2. The appellant, a citizen of Pakistan, born on 13 March 1982, was granted leave to enter as a Tier 4 (General) student on 18 January 2011 until 24 May 2012.
3. On 5 April 2012 he made an application for further leave to remain in the Tier 1 (Post Study Work) category.
4. That application was refused on 27 September 2012. The material reason for the refusal was that the appellant had not been awarded an eligible qualification in the 12 months prior to the date of the application. He therefore did not meet paragraph 245FD(c) or paragraph 245FD(d) of HC 395 (the Immigration Rules). The fact of his not having obtained the eligible qualification in the 12 months prior to date of application is not disputed.

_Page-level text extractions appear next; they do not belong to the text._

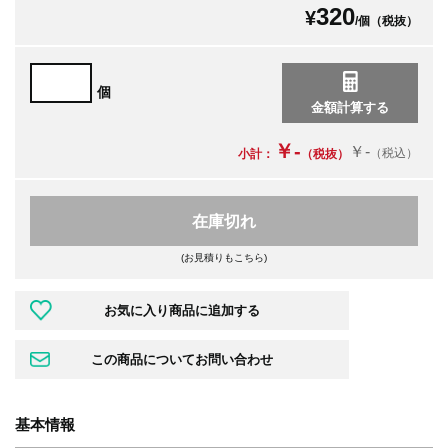
320
¥
/個（税抜）
個
￥-
￥-
（税込）
小計：
（税抜）
在庫切れ
(お見積りもこちら)
基本情報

5. The appellant's appeal against the refusal under the Immigration Rules and on Article 8 grounds was dismissed by First-tier Tribunal Judge Sullivan in a determination dated 3 January 2013. He allowed the appeal against the s.47 removal decision and that aspect of the decision is not under challenge here and stands; see SSHD v Ahmadi  EWCA Civ 512
6. The appellant appealed to the Upper Tribunal and, following the reported case of Khatel and others (s.85A; effect of continuing application)  UKUT 00044 (IAC), in a determination dated 17 April 2013, Upper Tribunal Judge Eshun found an error of law in the determination of the First-tier Tribunal, set it aside and allowed the appeal under the Immigration Rules. In simple terms, Khatel found that the "date of application" should be construed as continuing up until the date of the decision by which time it is accepted the appellant had obtained the required qualification.

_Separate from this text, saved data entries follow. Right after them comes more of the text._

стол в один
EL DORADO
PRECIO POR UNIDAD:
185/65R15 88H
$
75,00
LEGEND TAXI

7. The Court of Appeal did not agree with the ratio of Khatel, however, and overturned it in the case of Prasad Raju and others v SSHD  EWCA Civ 754. Raju found that the "date of application" is simply that, the date on which the appellant applied to the respondent for further leave and the appellant must show that he obtained the required qualification in the 12 months prior to that date. As above, it is not disputed that this appellant cannot do so. Raju represents the current law on this matter, regardless of any outstanding challenge to the Supreme Court.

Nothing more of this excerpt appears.